When It Helps and When It Doesn't

It helps for logging pipelines. Redact before writing to disk or sending to a log aggregator. Restore is rarely needed in this path since logs are for debugging, not for extracting the original data.

It helps when users paste sensitive data into prompts and the model does not need the real values to complete the task. A model summarizing a document does not need the actual SSN. Replace it with a placeholder. The summary is just as useful.

It helps less when the model's answer depends on the actual PII. If you ask the model to "validate this credit card number," redacting the number before sending it defeats the purpose.

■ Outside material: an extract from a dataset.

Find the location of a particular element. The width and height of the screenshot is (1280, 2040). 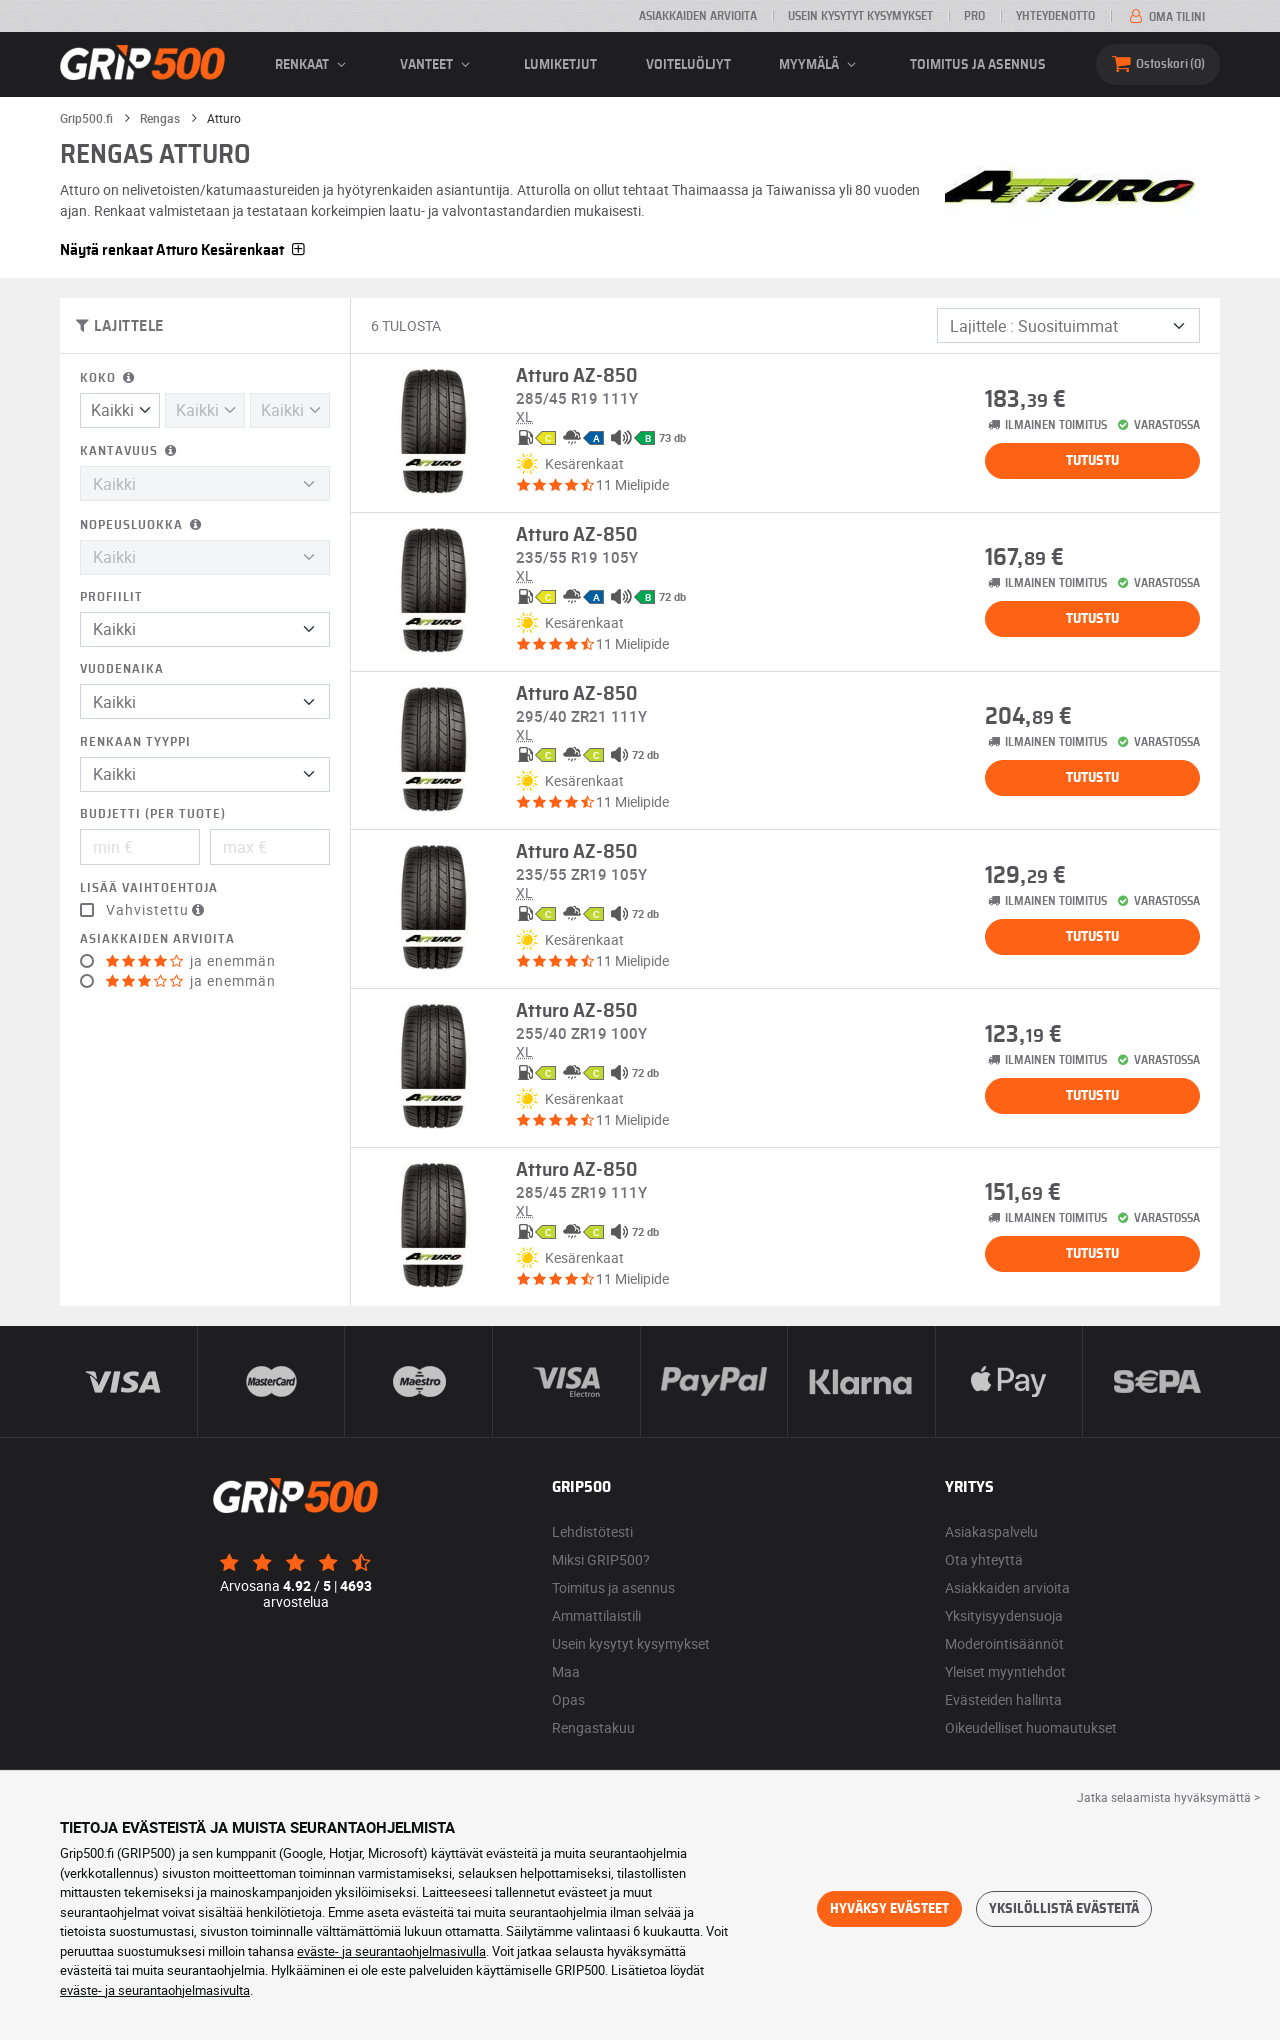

It is not a substitute for access controls. Redacting prompts before logging is a defense-in-depth measure. It does not replace proper authentication, authorization, and data handling policies.

Install

pip install git+https://github.com/MukundaKatta/llm-pii-redact

Zero dependencies. Python 3.10+.

Quick start:

from llm_pii_redact import Redactor

r = Redactor()
safe_prompt, mapping = r.redact(user_prompt)
# log safe_prompt, send safe_prompt to model
# if you need originals: r.restore(safe_prompt, mapping)

Sibling Libraries

Library	What it does
`llm-output-validator`	Validate that output does not contain PII
`tool-secret-scrubber`	Strip API keys and tokens from tool logs
`llm-redact-secrets`	Redact API keys, JWTs, bearer tokens
`agent-redact`	Full redaction pipeline for agent sessions
`prompt-shield`	Pattern-based prompt injection detection

llm-pii-redact focuses on personal data. tool-secret-scrubber and llm-redact-secrets focus on credentials. They solve adjacent problems and are worth using together in a logging pipeline.

What's Next

The next feature is a streaming redaction mode. Currently, redact() operates on a complete string. For long prompts assembled incrementally, you need the full string before redacting. A streaming variant would process text in chunks, buffering at pattern boundaries.

The second planned feature is a "synthetic replacement" mode. Instead of [EMAIL_1], replace with a realistic but fake email address generated from a name pool. This makes redacted prompts more readable to humans while still protecting the real data.

The Hermes Agent Challenge gave me a clear forcing function: make the library usable in five lines of code for the common case. The Redactor class with no arguments and sensible defaults meets that bar. Custom patterns are opt-in. The basic redact-and-log workflow needs no configuration.

If you have patterns for PII formats specific to your region or industry, pull requests are welcome. The Pattern dataclass is simple and the test harness makes it easy to verify a new pattern without breaking existing ones.